Moon Sun Jeong, Kim Dong Wook, Kim Seong Jin, Ha Tae Kwun, Park Ha Kyoung, Jung Soo Jin
Department of Radiology, Inje University College of Medicine, Busan, South Korea.
Department of General Surgery, Inje University College of Medicine, Busan, South Korea.
Endocr Pract. 2014 Oct;20(10):1037-43. doi: 10.4158/EP14016.OR.
This study aimed to assess the diagnostic accuracy of ultrasound (US)-based T staging of papillary thyroid microcarcinoma (PTMC).
From January to June 2013, a total of 185 patients underwent preoperative thyroid US for the treatment of thyroid malignancy. A single radiologist immediately determined sonographic T staging for PTMC during real-time US examination. Based on histopathologic results, the diagnostic accuracy of sonographic T staging for PTMC and the difference in the frequency of level VI node metastasis according to the T stage of PTMC were evaluated.
Of 105 PTMC cases, the preoperative sonographic diagnoses included intraglandular location (n = 35), subcapsular location (n = 30), mild capsule abutment (n = 7), moderate capsule abutment (n = 19), and perithyroidal invasion without adjacent strap muscle invasion (n = 14). When the sonographic T stages were compared with histopathologic results, all the sonographic categories showed high specificity and low sensitivity. The intraglandular and subcapsular location cases in preoperative US diagnosis showed a low rate of extrathyroidal tumor invasion (6.2%, 4/65). The extrathyroidal tumor invasion cases in preoperative US diagnosis only included 26 extrathyroidal fat invasion cases, and 12 (46.2%, 12/26) true positives. There was a significant correlation between multifocality and histopathologic T stage, but no significant relationship between level VI node metastasis and histopathologic T stage was found.

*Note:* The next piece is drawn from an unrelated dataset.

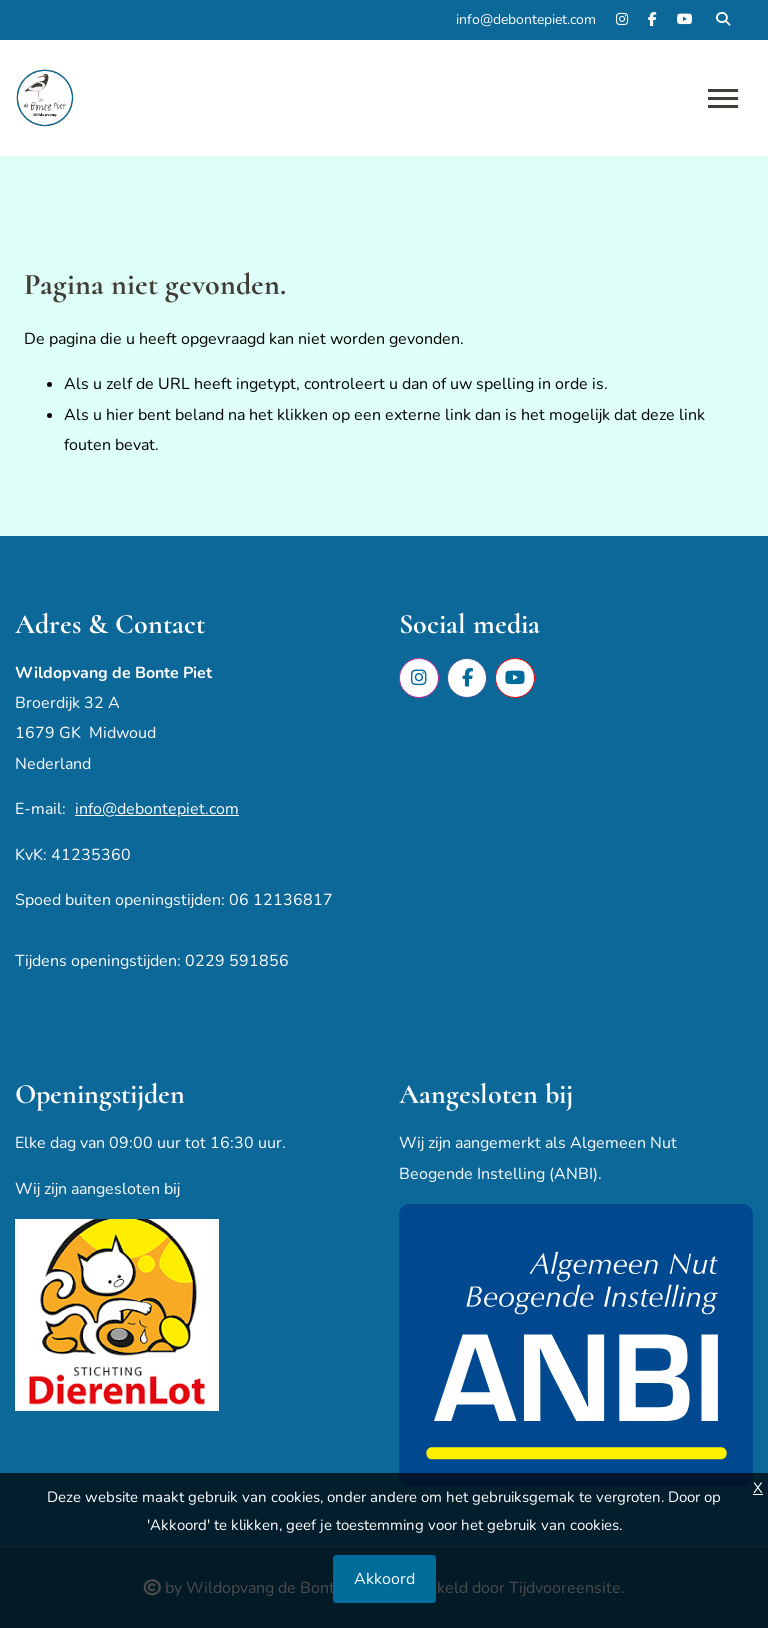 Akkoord (384, 1579)
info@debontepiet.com (157, 809)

The sonographic T staging categorization described here may be helpful for the preoperative evaluation of PTMC patients.
本研究旨在评估基于超声(US)的甲状腺微小乳头状癌(PTMC)T分期的诊断准确性。

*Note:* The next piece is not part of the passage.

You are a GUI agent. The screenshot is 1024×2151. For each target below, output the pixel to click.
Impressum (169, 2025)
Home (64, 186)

2013年1月至6月,共有185例患者因甲状腺恶性肿瘤接受术前甲状腺超声检查。一名放射科医生在实时超声检查期间立即确定PTMC的超声T分期。根据组织病理学结果,评估PTMC超声T分期的诊断准确性以及PTMC T分期与Ⅵ区淋巴结转移频率的差异。
在105例PTMC病例中,术前超声诊断包括腺内位置(n = 35)、被膜下位置(n = 30)、轻度被膜侵犯(n = 7)、中度被膜侵犯(n = 19)和甲状腺周围侵犯但未侵犯相邻带状肌(n = 14)。将超声T分期与组织病理学结果进行比较时,所有超声分类均显示出高特异性和低敏感性。术前超声诊断为腺内和被膜下位置的病例甲状腺外肿瘤侵犯率较低(6.2%,4/65)。术前超声诊断的甲状腺外肿瘤侵犯病例仅包括26例甲状腺外脂肪侵犯病例,其中12例(46.2%,12/26)为真阳性。多灶性与组织病理学T分期之间存在显著相关性,但未发现Ⅵ区淋巴结转移与组织病理学T分期之间存在显著关系。
本文所述的超声T分期分类可能有助于PTMC患者的术前评估。